__WHAT THE EXERCISE ASKS__:
Word for word, print every entry below.
┄┄┄┄┄┄┄┄┄┄┄┄┄┄┄┄┄┄┄┄
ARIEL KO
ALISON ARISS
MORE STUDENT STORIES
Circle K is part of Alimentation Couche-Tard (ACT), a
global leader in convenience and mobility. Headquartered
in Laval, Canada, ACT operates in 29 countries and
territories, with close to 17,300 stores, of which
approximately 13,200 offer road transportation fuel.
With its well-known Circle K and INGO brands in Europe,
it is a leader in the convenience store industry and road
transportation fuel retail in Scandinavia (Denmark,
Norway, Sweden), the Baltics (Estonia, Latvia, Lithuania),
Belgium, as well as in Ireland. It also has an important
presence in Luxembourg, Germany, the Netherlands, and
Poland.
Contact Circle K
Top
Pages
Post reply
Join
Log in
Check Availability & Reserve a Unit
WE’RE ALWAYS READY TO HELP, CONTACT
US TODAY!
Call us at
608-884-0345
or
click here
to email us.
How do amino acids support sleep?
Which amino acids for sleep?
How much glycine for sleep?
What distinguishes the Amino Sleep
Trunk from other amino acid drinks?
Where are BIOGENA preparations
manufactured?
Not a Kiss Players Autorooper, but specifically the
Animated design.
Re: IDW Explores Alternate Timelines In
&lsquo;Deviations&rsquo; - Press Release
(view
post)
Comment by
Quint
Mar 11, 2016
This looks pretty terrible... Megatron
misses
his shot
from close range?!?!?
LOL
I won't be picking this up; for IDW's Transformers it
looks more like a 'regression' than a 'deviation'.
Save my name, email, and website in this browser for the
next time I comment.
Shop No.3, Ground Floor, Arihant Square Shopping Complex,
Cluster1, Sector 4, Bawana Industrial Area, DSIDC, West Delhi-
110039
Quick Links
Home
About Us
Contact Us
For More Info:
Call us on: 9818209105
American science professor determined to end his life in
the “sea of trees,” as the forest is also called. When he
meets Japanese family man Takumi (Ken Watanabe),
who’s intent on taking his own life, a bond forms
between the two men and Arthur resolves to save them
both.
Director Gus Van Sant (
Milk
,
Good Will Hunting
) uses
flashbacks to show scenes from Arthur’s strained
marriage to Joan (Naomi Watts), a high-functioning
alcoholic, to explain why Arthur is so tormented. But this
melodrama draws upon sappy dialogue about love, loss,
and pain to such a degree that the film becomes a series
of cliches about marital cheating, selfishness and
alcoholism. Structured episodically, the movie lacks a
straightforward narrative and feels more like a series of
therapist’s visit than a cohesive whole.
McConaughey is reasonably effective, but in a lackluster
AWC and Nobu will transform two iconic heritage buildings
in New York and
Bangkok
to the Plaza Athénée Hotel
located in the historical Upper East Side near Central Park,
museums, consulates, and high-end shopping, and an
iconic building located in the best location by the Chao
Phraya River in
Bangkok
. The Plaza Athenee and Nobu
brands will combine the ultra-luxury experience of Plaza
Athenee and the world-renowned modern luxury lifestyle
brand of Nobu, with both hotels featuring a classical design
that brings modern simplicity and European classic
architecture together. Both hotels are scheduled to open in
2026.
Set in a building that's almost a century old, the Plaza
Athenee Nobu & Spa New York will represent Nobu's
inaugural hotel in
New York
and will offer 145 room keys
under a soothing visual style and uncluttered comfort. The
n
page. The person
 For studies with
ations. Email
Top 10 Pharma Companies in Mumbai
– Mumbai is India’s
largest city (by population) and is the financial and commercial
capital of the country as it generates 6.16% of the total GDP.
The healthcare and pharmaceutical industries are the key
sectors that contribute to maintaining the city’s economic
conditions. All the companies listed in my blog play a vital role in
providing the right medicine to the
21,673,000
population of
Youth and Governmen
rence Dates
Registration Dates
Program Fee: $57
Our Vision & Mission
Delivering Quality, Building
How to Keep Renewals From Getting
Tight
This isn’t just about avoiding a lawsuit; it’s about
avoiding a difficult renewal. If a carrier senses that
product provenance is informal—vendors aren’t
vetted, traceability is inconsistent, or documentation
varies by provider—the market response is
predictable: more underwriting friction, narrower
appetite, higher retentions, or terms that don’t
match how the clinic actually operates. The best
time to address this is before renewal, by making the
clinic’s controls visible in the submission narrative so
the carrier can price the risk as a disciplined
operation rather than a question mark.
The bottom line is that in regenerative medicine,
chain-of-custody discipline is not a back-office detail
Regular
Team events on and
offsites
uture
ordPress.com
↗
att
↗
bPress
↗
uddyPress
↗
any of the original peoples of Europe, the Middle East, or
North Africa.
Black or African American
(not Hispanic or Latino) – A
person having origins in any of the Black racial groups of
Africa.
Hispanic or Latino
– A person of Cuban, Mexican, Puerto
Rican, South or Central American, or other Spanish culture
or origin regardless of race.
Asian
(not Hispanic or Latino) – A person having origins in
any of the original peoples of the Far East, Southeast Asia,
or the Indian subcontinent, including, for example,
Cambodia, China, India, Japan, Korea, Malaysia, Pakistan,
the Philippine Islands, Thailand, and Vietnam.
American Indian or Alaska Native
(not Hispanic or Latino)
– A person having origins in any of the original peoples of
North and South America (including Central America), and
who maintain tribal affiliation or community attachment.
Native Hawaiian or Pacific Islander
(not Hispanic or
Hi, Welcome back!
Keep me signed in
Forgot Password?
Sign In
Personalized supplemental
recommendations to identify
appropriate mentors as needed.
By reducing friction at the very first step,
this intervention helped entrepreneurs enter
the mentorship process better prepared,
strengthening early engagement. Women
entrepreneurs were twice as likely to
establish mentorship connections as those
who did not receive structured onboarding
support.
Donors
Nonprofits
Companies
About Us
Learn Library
┄┄┄┄┄┄┄┄┄┄┄┄┄┄┄┄┄┄┄┄
__WRITTEN RESPONSE__:
ARIEL KO
ALISON ARISS
MORE STUDENT STORIES
Circle K is part of Alimentation Couche-Tard (ACT), a
global leader in convenience and mobility. Headquartered
in Laval, Canada, ACT operates in 29 countries and
territories, with close to 17,300 stores, of which
approximately 13,200 offer road transportation fuel.
With its well-known Circle K and INGO brands in Europe,
it is a leader in the convenience store industry and road
transportation fuel retail in Scandinavia (Denmark,
Norway, Sweden), the Baltics (Estonia, Latvia, Lithuania),
Belgium, as well as in Ireland. It also has an important
presence in Luxembourg, Germany, the Netherlands, and
Poland.
Contact Circle K
Top
Pages
Post reply
Join
Log in
Check Availability & Reserve a Unit
WE’RE ALWAYS READY TO HELP, CONTACT
US TODAY!
Call us at
608-884-0345
or
click here
to email us.
How do amino acids support sleep?
Which amino acids for sleep?
How much glycine for sleep?
What distinguishes the Amino Sleep
Trunk from other amino acid drinks?
Where are BIOGENA preparations
manufactured?
Not a Kiss Players Autorooper, but specifically the
Animated design.
Re: IDW Explores Alternate Timelines In
&lsquo;Deviations&rsquo; - Press Release
(view
post)
Comment by
Quint
Mar 11, 2016
This looks pretty terrible... Megatron
misses
his shot
from close range?!?!?
LOL
I won't be picking this up; for IDW's Transformers it
looks more like a 'regression' than a 'deviation'.
Save my name, email, and website in this browser for the
next time I comment.
Shop No.3, Ground Floor, Arihant Square Shopping Complex,
Cluster1, Sector 4, Bawana Industrial Area, DSIDC, West Delhi-
110039
Quick Links
Home
About Us
Contact Us
For More Info:
Call us on: 9818209105
American science professor determined to end his life in
the “sea of trees,” as the forest is also called. When he
meets Japanese family man Takumi (Ken Watanabe),
who’s intent on taking his own life, a bond forms
between the two men and Arthur resolves to save them
both.
Director Gus Van Sant (
Milk
,
Good Will Hunting
) uses
flashbacks to show scenes from Arthur’s strained
marriage to Joan (Naomi Watts), a high-functioning
alcoholic, to explain why Arthur is so tormented. But this
melodrama draws upon sappy dialogue about love, loss,
and pain to such a degree that the film becomes a series
of cliches about marital cheating, selfishness and
alcoholism. Structured episodically, the movie lacks a
straightforward narrative and feels more like a series of
therapist’s visit than a cohesive whole.
McConaughey is reasonably effective, but in a lackluster
AWC and Nobu will transform two iconic heritage buildings
in New York and
Bangkok
to the Plaza Athénée Hotel
located in the historical Upper East Side near Central Park,
museums, consulates, and high-end shopping, and an
iconic building located in the best location by the Chao
Phraya River in
Bangkok
. The Plaza Athenee and Nobu
brands will combine the ultra-luxury experience of Plaza
Athenee and the world-renowned modern luxury lifestyle
brand of Nobu, with both hotels featuring a classical design
that brings modern simplicity and European classic
architecture together. Both hotels are scheduled to open in
2026.
Set in a building that's almost a century old, the Plaza
Athenee Nobu & Spa New York will represent Nobu's
inaugural hotel in
New York
and will offer 145 room keys
under a soothing visual style and uncluttered comfort. The
n
page. The person
 For studies with
ations. Email
Top 10 Pharma Companies in Mumbai
– Mumbai is India’s
largest city (by population) and is the financial and commercial
capital of the country as it generates 6.16% of the total GDP.
The healthcare and pharmaceutical industries are the key
sectors that contribute to maintaining the city’s economic
conditions. All the companies listed in my blog play a vital role in
providing the right medicine to the
21,673,000
population of
Youth and Governmen
rence Dates
Registration Dates
Program Fee: $57
Our Vision & Mission
Delivering Quality, Building
How to Keep Renewals From Getting
Tight
This isn’t just about avoiding a lawsuit; it’s about
avoiding a difficult renewal. If a carrier senses that
product provenance is informal—vendors aren’t
vetted, traceability is inconsistent, or documentation
varies by provider—the market response is
predictable: more underwriting friction, narrower
appetite, higher retentions, or terms that don’t
match how the clinic actually operates. The best
time to address this is before renewal, by making the
clinic’s controls visible in the submission narrative so
the carrier can price the risk as a disciplined
operation rather than a question mark.
The bottom line is that in regenerative medicine,
chain-of-custody discipline is not a back-office detail
Regular
Team events on and
offsites
uture
ordPress.com
↗
att
↗
bPress
↗
uddyPress
↗
any of the original peoples of Europe, the Middle East, or
North Africa.
Black or African American
(not Hispanic or Latino) – A
person having origins in any of the Black racial groups of
Africa.
Hispanic or Latino
– A person of Cuban, Mexican, Puerto
Rican, South or Central American, or other Spanish culture
or origin regardless of race.
Asian
(not Hispanic or Latino) – A person having origins in
any of the original peoples of the Far East, Southeast Asia,
or the Indian subcontinent, including, for example,
Cambodia, China, India, Japan, Korea, Malaysia, Pakistan,
the Philippine Islands, Thailand, and Vietnam.
American Indian or Alaska Native
(not Hispanic or Latino)
– A person having origins in any of the original peoples of
North and South America (including Central America), and
who maintain tribal affiliation or community attachment.
Native Hawaiian or Pacific Islander
(not Hispanic or
Hi, Welcome back!
Keep me signed in
Forgot Password?
Sign In
Personalized supplemental
recommendations to identify
appropriate mentors as needed.
By reducing friction at the very first step,
this intervention helped entrepreneurs enter
the mentorship process better prepared,
strengthening early engagement. Women
entrepreneurs were twice as likely to
establish mentorship connections as those
who did not receive structured onboarding
support.
Donors
Nonprofits
Companies
About Us
Learn Library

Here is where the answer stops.